Band gap optimized is the HOMO-LUMO gap here, hence why specifically Gamma-Gamma
- __call__(model, ao, hc, eri, s, gw, inp_dm, mo_occ, ogd, refDM, refGap)[source]
Forward pass to calculate the DM (sum of squared error) and gap (squared error) loss for a given molecule.
Individual molecule loss is jnp.sqrt( dmL + gapL ), where dmL = jnp.sum( (dm_pred-dm_ref)**2 ) and gapL = (gap_pred - gap_ref)**2
- Parameters:
model (xcquinox.xc.eXC) – The model to use in the predictions, here to generate DM and molecular energies
ao (jax.Array) – Atomic orbitals evaluated on a grid
hc (jax.Array) – Core Hamiltonian
eri (jax.Array) – Electron repulsion integrals
s (jax.Array) – Overlap matrices
gw (jax.Array) – Weights for the grid being used
inp_dm (jax.Array) – Initial density matrix guesses, from mf.get_init_guess(), to be used in the one-shot DM generation to produce a mixed DM to optimize against reference
mo_occ (jax.Array) – Molecular orbital occupations
ogd (tuple) – The original dimensions of the density matrix
refDM (jax.Array) – Reference density matricex from high-accuracy method (e.g., CCSD(T)).
refGap (jax.Array) – Reference band gap (e.g. from the Borlido 2019 dataset).
- Returns:
The molecule’s loss
- Return type:
jax.Array/scalar
7.7. The DM_Gap_Loop_loss Class
- class xcquinox.loss.DM_Gap_Loop_loss[source]
Bases:
Module- __init__()[source]
Initializer for the DM_Gap_Loop_loss, a semi-local loss calculator to optimize the one-shot density matrices and band gaps for Gamma-Gamma direct transitions for PBC structures.
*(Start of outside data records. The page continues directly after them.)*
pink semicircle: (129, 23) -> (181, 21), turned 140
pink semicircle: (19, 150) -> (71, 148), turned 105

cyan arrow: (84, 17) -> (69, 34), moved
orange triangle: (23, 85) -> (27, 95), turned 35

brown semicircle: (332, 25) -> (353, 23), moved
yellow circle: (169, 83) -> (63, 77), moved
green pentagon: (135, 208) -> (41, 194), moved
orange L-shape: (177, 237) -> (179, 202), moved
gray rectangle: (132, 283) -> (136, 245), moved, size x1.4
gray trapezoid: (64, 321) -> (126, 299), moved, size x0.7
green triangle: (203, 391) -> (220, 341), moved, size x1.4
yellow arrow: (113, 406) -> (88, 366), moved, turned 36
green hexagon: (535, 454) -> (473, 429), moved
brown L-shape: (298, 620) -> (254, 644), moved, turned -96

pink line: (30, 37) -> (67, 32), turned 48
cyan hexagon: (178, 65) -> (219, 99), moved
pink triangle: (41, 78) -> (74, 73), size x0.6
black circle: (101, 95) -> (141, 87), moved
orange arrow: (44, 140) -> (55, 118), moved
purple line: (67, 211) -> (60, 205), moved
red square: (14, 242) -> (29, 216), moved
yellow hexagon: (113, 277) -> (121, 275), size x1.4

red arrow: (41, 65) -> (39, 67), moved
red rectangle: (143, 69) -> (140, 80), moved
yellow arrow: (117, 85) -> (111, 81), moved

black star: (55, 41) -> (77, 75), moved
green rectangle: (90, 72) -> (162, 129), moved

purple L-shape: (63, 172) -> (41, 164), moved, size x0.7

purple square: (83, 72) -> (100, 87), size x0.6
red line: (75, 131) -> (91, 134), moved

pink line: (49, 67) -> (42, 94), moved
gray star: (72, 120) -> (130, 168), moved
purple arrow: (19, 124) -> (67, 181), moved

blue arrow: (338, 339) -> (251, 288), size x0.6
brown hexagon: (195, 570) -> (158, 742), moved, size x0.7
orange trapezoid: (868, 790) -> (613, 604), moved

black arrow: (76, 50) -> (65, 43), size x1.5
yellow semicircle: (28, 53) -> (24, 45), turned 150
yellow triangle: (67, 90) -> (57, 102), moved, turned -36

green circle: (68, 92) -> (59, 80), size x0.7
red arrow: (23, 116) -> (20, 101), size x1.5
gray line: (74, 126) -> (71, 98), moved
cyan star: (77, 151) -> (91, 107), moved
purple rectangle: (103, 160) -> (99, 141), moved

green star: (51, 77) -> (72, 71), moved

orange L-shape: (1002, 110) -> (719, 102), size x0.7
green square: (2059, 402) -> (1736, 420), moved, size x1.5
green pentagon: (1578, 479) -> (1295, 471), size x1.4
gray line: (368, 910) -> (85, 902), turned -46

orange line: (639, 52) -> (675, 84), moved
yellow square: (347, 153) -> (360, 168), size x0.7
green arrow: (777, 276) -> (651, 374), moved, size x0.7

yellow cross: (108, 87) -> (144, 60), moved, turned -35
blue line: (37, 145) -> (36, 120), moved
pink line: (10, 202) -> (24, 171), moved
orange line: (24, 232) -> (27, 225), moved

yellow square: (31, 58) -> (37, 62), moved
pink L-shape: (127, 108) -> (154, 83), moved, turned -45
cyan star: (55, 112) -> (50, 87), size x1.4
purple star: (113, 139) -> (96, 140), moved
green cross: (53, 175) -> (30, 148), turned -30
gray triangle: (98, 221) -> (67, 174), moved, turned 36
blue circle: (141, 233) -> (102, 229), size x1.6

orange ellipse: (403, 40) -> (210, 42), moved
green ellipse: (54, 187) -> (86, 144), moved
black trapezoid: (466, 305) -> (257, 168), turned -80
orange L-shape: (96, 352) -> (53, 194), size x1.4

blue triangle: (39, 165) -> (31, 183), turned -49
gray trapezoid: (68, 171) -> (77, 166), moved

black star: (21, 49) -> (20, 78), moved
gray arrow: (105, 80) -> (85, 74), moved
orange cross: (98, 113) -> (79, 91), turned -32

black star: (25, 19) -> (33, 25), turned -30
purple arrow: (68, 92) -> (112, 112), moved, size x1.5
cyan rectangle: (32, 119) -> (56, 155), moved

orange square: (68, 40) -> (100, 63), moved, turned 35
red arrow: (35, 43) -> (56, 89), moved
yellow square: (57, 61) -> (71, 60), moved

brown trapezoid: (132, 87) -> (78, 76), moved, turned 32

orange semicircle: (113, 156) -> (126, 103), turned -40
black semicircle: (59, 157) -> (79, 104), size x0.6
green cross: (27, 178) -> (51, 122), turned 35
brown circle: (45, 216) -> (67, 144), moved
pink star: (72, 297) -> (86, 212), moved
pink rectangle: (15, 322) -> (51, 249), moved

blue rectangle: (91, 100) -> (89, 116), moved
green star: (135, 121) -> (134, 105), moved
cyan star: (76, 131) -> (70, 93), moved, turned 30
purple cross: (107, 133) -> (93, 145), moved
Band gap optimized is the HOMO-LUMO gap here, hence why specifically Gamma-Gamma
This is a BATCH-CUMULATIVE LOSS class – it will loop over the inputs and accumulate each DM_Gap loss before the loss is returned and used for optimization
- __call__(model, aos, hcs, eris, ss, gws, inp_dms, mo_occs, ogds, refDMs, refGaps)[source]
Forward pass to calculate the DM (sum of squared error) and gap (squared error) loss across a given dataset.
Individual molecule loss is jnp.sqrt( dmL + gapL ), where dmL = jnp.sum( (dm_pred-dm_ref)**2 ) and gapL = (gap_pred - gap_ref)**2
- Parameters:
model (xcquinox.xc.eXC) – The model to use in the predictions, here to generate DM and molecular energies
aos (list of jax.Arrays) – Atomic orbitals evaluated on a grid
hcs (list of jax.Arrays) – Core Hamiltonians
eris (list of jax.Arrays) – Electron repulsion integrals
ss (list of jax.Arrays) – Overlap matrices
gws (list of jax.Arrays) – Weights for the grids being used
inp_dms (list of jax.Arrays) – Initial density matrix guesses, from mf.get_init_guess(), to be used in the one-shot DM generation to produce a mixed DM to optimize against reference
mo_occs (list of jax.Arrays) – Molecular orbital occupations
ogds (list of tuples) – The original dimensions of the density matrices
refDMs (list of jax.Arrays) – List of reference density matrices from high-accuracy method (e.g., CCSD(T)).
refGaps (list of jax.Arrays) – List of reference band gaps (e.g. from the Borlido 2019 dataset).
- Returns:
The cumulative loss across the dataset
- Return type:
jax.Array/scalar